The most controversial studied difference between human and mouse compensatory β- cell mechanisms in pregnancy is in regard to β-cell proliferation and neogenesis. In
addition to differences in distribution and composition of islets between mice and humans [28], adult human β-cells are thought to be very stable and rarely divide [167]. The Butler study found that the increased β-cell fractional area was not due to β-cell proliferation, rather there was an increased number of small islets implicating islet neogenesis as the driver of endocrine pancreas adaptation. In contrast, β-cell proliferation has been shown to peak at mid-gestation in mice driving the compensatory adaptations in endocrine pancreas. Nonetheless, prior to concluding islet neogenesis as the sole contributor to BCM expansion in human pregnancy based on the findings of the Butler study it is important to consider that samples were pooled across all gestational ages. Thus, it is plausible that pooling the samples could have diluted an increase in β-cell proliferation if proliferation occurs in a timing-specific manner such as in mice. Furthermore, it is possible that a much lower rate of β-cell proliferation is sufficient to achieve BCM expansion in humans over 9 months of pregnancy vs. 3 weeks in mice which requires a higher rate of proliferation to achieve maximal BCM expansion in a shorter time [154]. Further contributing to the potential difference of β-cell replication as a driver of endocrine pancreas adaptation between humans and mice is the role of lactogenic hormones. In mice, placental lactogen has been shown to drive β-cell replication via signaling through the prolactin receptor (PRLR) in pancreatic β-cells [168]. Signaling via PRLR increases serotonin receptor expression, which upon ligand binding further
regulates β-cell proliferation and insulin secretion [169]. Studies of lactogen treatment in human β-cells have reported conflicting results, with some studies suggesting that
treatment with lactogens increases GSIS and β-cell proliferation [170] in contrast to others which showed a lack of a mitogenic response to lactogens [171]. Differences in humans could be due to lower expression of PRLR on human β-cells than in mice [172]. Evidently there are differences between the behaviour of mouse and human β-cells during pregnancy which require careful consideration when translating animal data to humans. Nonetheless, the scarcity of human pancreas samples in pregnancy poses a challenge to studies in this field.

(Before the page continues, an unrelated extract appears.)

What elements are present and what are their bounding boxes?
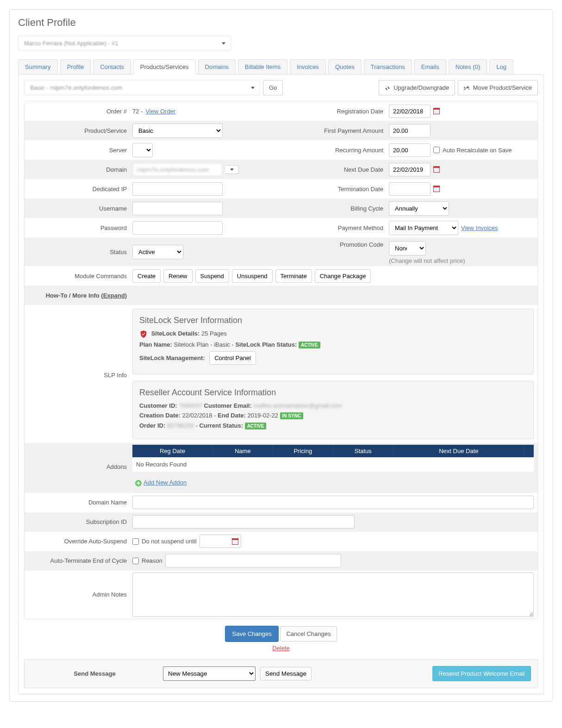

Although there is evidence to suggest adaptive increases in BCM in pregnancy in both humans and mice, based on current evidence it is likely that the mechanisms leading to
this adaptation differ between mice and humans. Nonetheless, current studies provide clear evidence that both mice and humans rely on compensatory adaptation of β-cells to successfully counter insulin resistance in pregnancy.